私説 小倉百人一首 No.54 儀同三司母(ぎどうさんじのはは)

儀同三司母(ぎどうさんじのはは)
※藤原道隆の妻。

忘れじの行末まではかたければ
       今日をかぎりの命ともがな

【歌の背景】後に関白となった藤原道隆との恋のよろこびが、やっと始まったばかりの頃の歌。一夫多妻の平安朝の女性は、恋愛においては男の来訪をただひたすら待つ弱い立場にあった。だから男性にいったん身を任せたら相手に捨てられまいと日夜心を砕いた。それが、ストレートに恋の“よろこび”を歌わずに、恋の“悲しみ”を歌い込むという、烈しくも痛ましい心情を吐露したものになったと思われる。

【歌意】(あなたは私に対して)「いつまでもあなたを忘れまい」とおっしゃる。

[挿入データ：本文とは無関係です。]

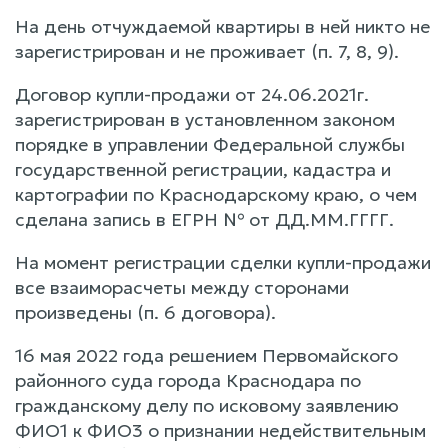
На день отчуждаемой квартиры в ней никто не
зарегистрирован и не проживает (п. 7, 8, 9).
Договор купли-продажи от 24.06.2021г.
зарегистрирован в установленном законом
порядке в управлении Федеральной службы
государственной регистрации, кадастра и
картографии по Краснодарскому краю, о чем
сделана запись в ЕГРН № от ДД.ММ.ГГГГ.
На момент регистрации сделки купли-продажи
все взаиморасчеты между сторонами
произведены (п. 6 договора).
16 мая 2022 года решением Первомайского
районного суда города Краснодара по
гражданскому делу по исковому заявлению
ФИО1 к ФИО3 о признании недействительным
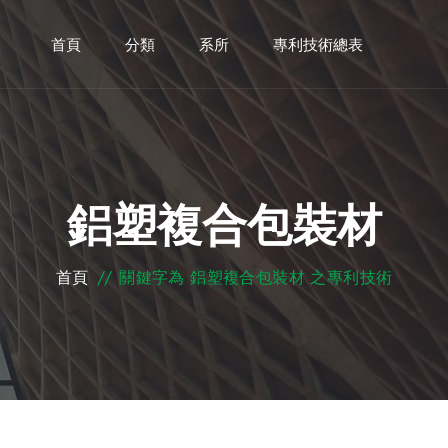
首頁
分類
系所
專利技術總表
鋁塑複合包裝材
首頁
//
關鍵字為 鋁塑複合包裝材 之專利技術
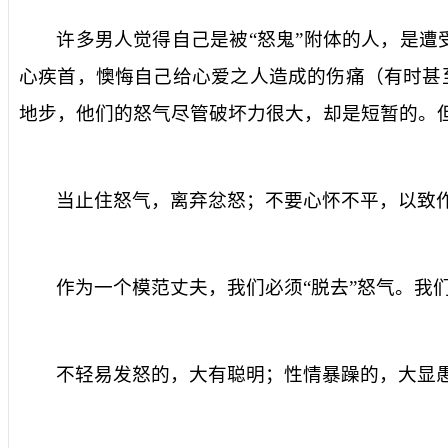
许多男人觉得自己是被“怒鬼”附体的人，是遭
心疾首，懊悔自己给心爱之人造成的伤痛（有时甚
地步，他们的怒气尽管破坏力很大，却是短暂的。
当止住怒气，离弃忿怒；不要心怀不平，以致作恶
作为一个模范丈夫，我们必须“脱去”怒气。我
不轻易发怒的，大有聪明；性情暴躁的，大显愚妄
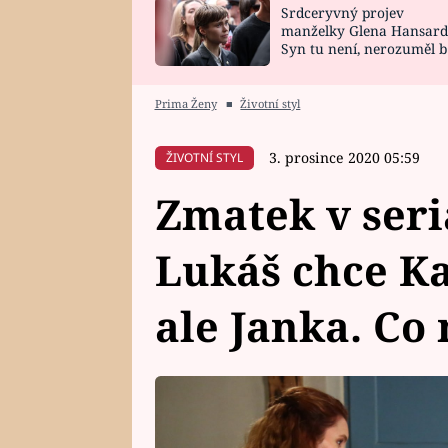
Srdceryvný projev
SNÁŘ
CELEBRITY
manželky Glena Hansard
Syn tu není, nerozuměl b
HOROSKOP NA
VAŘENÍ
tomu, vysvětlila
ROK 2023
Prima Ženy
■
Životní styl
3. prosince 2020 05:59
ŽIVOTNÍ STYL
Zmatek v seri
Lukáš chce Ka
ale Janka. Co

でも、あなたはその誓いの言葉を、将来いつまでも忘れないでいてくれるかどうか分からないので、こうして愛されている今日が私の命の最後の日でありたいものです。

【作者のプロフィル】彼女は従二位高階成忠のむすめで、藤原道隆の妻、貴子のこと。「儀同三司」とは「儀」(格式)は三司に同じの意味。「三司」は三公ともいい、太政大臣、左右大臣を示した。子、伊周(これちか)が準大臣だったため、儀同三司の母とは伊周の母の意。
  「大鏡」によると、高内侍(こうのないし)とも呼ばれ、気性のしっかりした聡明な女性で、漢詩文の教養も深かったらしい。